▶ [WHAT YOU ARE ASKED TO DO]: When you reach the line containing "إماراتي في نيجيريا", please repeat it and every line after it exactly, through the end of the listing below, skipping pictures.

▶ [RECORDS SUPPLIED]:
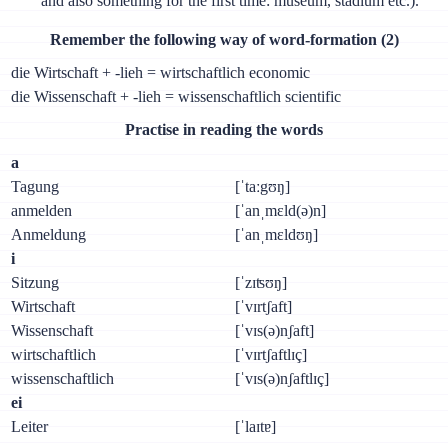
and also something for the first time: museum, stadium etc.).
Remember the following way of word-formation (2)
die Wirtschaft + -lieh = wirtschaftlich economic
die Wissenschaft + -lieh = wissenschaftlich scientific
Practise in reading the words
а
Tagung
[ˈtaːgʊŋ]
anmelden
[ˈanˌmɛld(ə)n]
Anmeldung
[ˈanˌmɛldʊŋ]
i
Sitzung
[ˈzɪʦʊŋ]
Wirtschaft
[ˈvɪrtʃaft]
Wissenschaft
[ˈvɪs(ə)nʃaft]
wirtschaftlich
[ˈvɪrtʃaftlɪç]
wissenschaftlich
[ˈvɪs(ə)nʃaftlɪç]
ei
Leiter
[ˈlaɪtɐ]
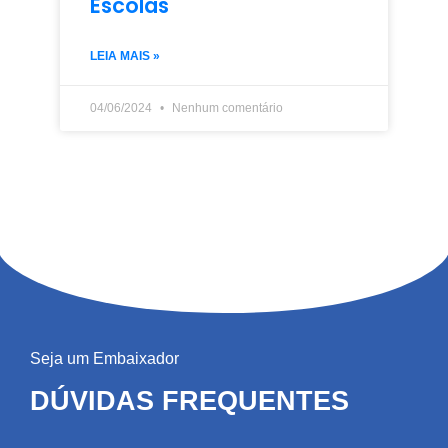
Escolas
LEIA MAIS »
04/06/2024
Nenhum comentário
Seja um Embaixador
DÚVIDAS FREQUENTES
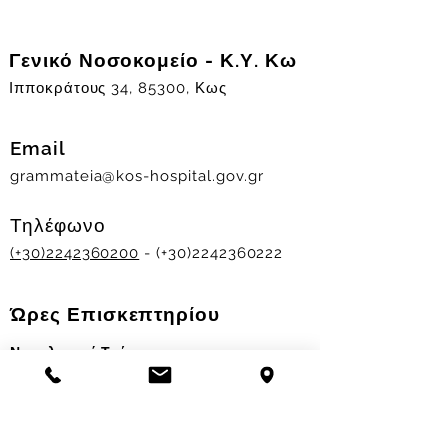
Γενικό Νοσοκομείο - Κ.Υ. Κω
Ιπποκράτους 34, 85300, Κως
Email
grammateia@kos-hospital.gov.gr
Τηλέφωνο
(+30)2242360200
- (+30)2242360222
Ώρες Επισκεπτηρίου
Νοσηλευτικά Τμήματα
Χειμερινό ωράριο:
11.00-13.00
&
17.30-19.30
Θερινό ωράριο: 11.00-13.00 & 18.00-20.00
Σταθμός Αιμοδοσίας
Δευ-Παρ 09:00 - 13:00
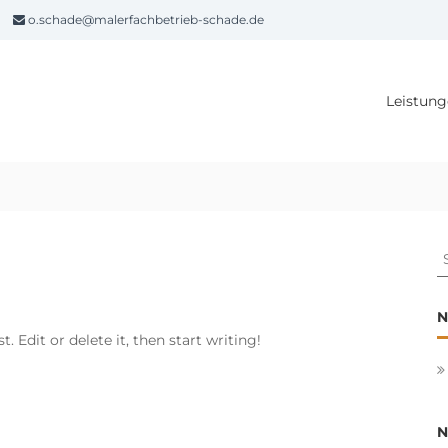
o.schade@malerfachbetrieb-schade.de
Leistun
S
fo
N
 Edit or delete it, then start writing!
N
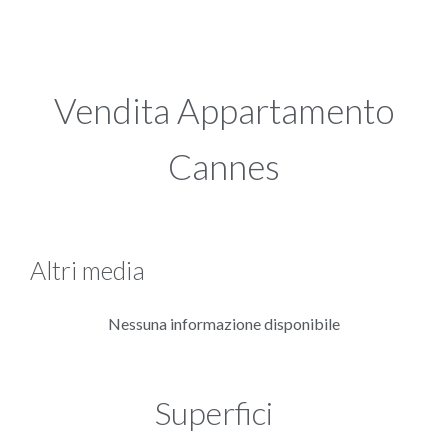
Vendita Appartamento
Cannes
Altri media
Nessuna informazione disponibile
Superfici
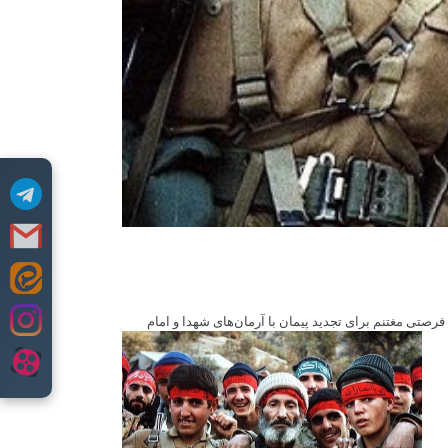
فرصتی مغتنم برای تجدید پیمان با آرمان‌های شهدا و امام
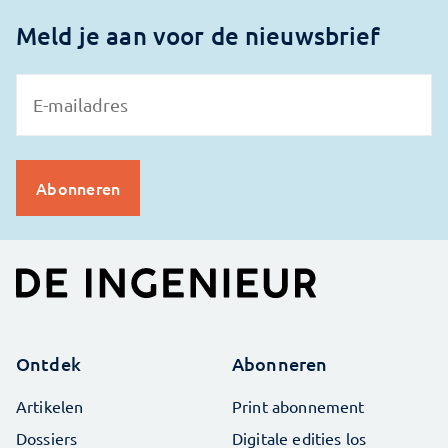
Meld je aan voor de nieuwsbrief
Ontdek
Abonneren
Artikelen
Print abonnement
Dossiers
Digitale edities los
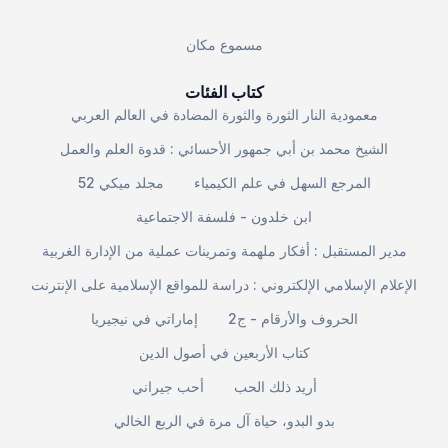
مسموع مكان
كتاب الفئات
معمودية النار الثورة والثورة المضادة في العالم العربي
الشيخ محمد بن أبي جمهور الأحسائي : قدوة العلم والعمل
المرجع السهل في علم الكيمياء
مجلد ميكي 52
ابن خلدون - فلسفة الاجتماعية
مدير المستقبل : أفكار ملهمة وتمرينات عملية من الإدارة الغربية
الإعلام الإسلامي الإلكتروني : دراسة للمواقع الإسلامية على الإنترنت
الحروف والأرقام - ج2
إماراتي في نيجيريا
كتاب الأربعين في أصول الدين
أريد ذلك الحب
أحب جيراني
بدو البدو، حياة آل مرة في الربع الخالي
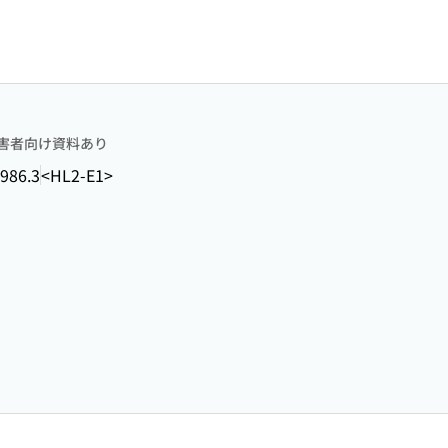
害者向け資料あり
986.3
<HL2-E1>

▶ [OUTPUT OF THE EXERCISE]:
إماراتي في نيجيريا
كتاب الأربعين في أصول الدين
أريد ذلك الحب
أحب جيراني
بدو البدو، حياة آل مرة في الربع الخالي
害者向け資料あり
986.3
<HL2-E1>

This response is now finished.